In a slowly changing environment, it's easy to assume some things are constant, when they in fact aren't. Result: correlators don't correlate, invariants aren't invariant. Example: IP addresses. (I've been bit by this one too. I used to use MAC addresses as a unique system identifier, until I started seeing systems in which users routinely reprogrammed their MAC addresses.)

On demand assumes that each individual customer is small compared to the entire pool of customers, and that there is no correlation of behavior among customers. These assumptions are frequently wrong.

A sufficiently large data replication process looks like a distributed denial of service (DDoS) attack.

Joshua McKenty/Piston Cloud Computing: Security

Blue Pill Attack: when the virtual machine attacks the underlying real machine. This is the opposite of the usual concern. (From the movie The Matrix, this is specifically when a real machine is compromised by it having been unwittingly virtualized, hence the attacker has wrested control of the real machine from the host operating system.)

Michael Ernst/Brookhaven National Laboratory: Experience with 30PB of data from the LHC

Storing petabytes of data is easy compared to moving petabytes of data to where it is needed. (This was a recurring theme, driving the rethinking of architecture.)

Ron Oldfield/Sandia National Laboratory: Addressing scalable IO challenges for exascale

Electrical power is the largest hurdle to exascale.

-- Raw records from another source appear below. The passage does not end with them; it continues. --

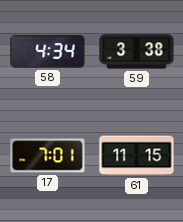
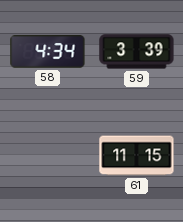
59: 3:38 -> 3:39
17: 7:01 -> none
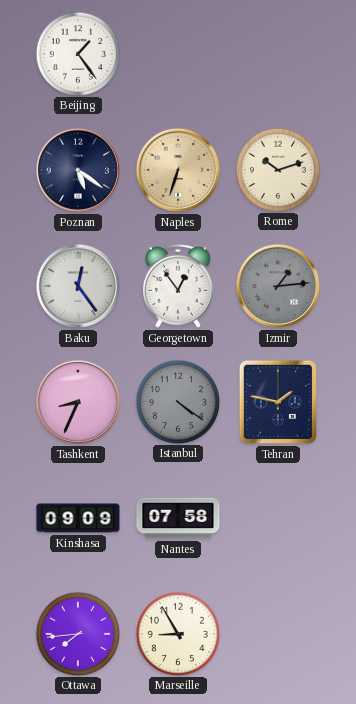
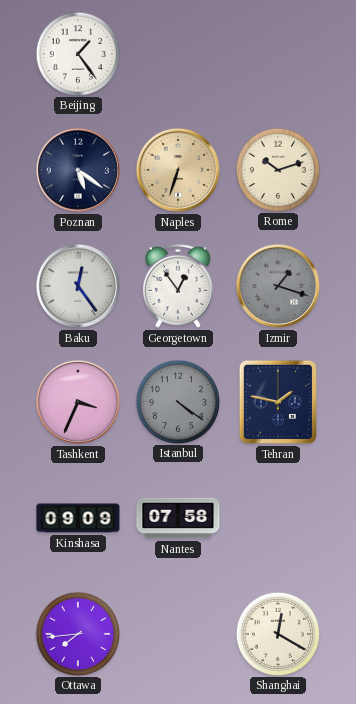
Izmir: 1:14 -> 1:18
Tashkent: 8:34 -> 3:34
Marseille: 8:55 -> none
Shanghai: none -> 12:20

At current efficiencies, an exascale system will require two gigawatts of power. Data movement is the largest user of power. (At the last exascale conference I attended someone mentioned that the Chinese have committed to building their supercomputer centers with a nuclear power plant. Everyone wonders how we'll compete with that.)

Applications use the storage system as a communications channel.

Trend: it may be more economical to recompute rather than to store. (This is theme I see recurring at all scales, from massive storage systems to variables in a single application.)

More than eighty percent of all I/O is done for reasons of resilience.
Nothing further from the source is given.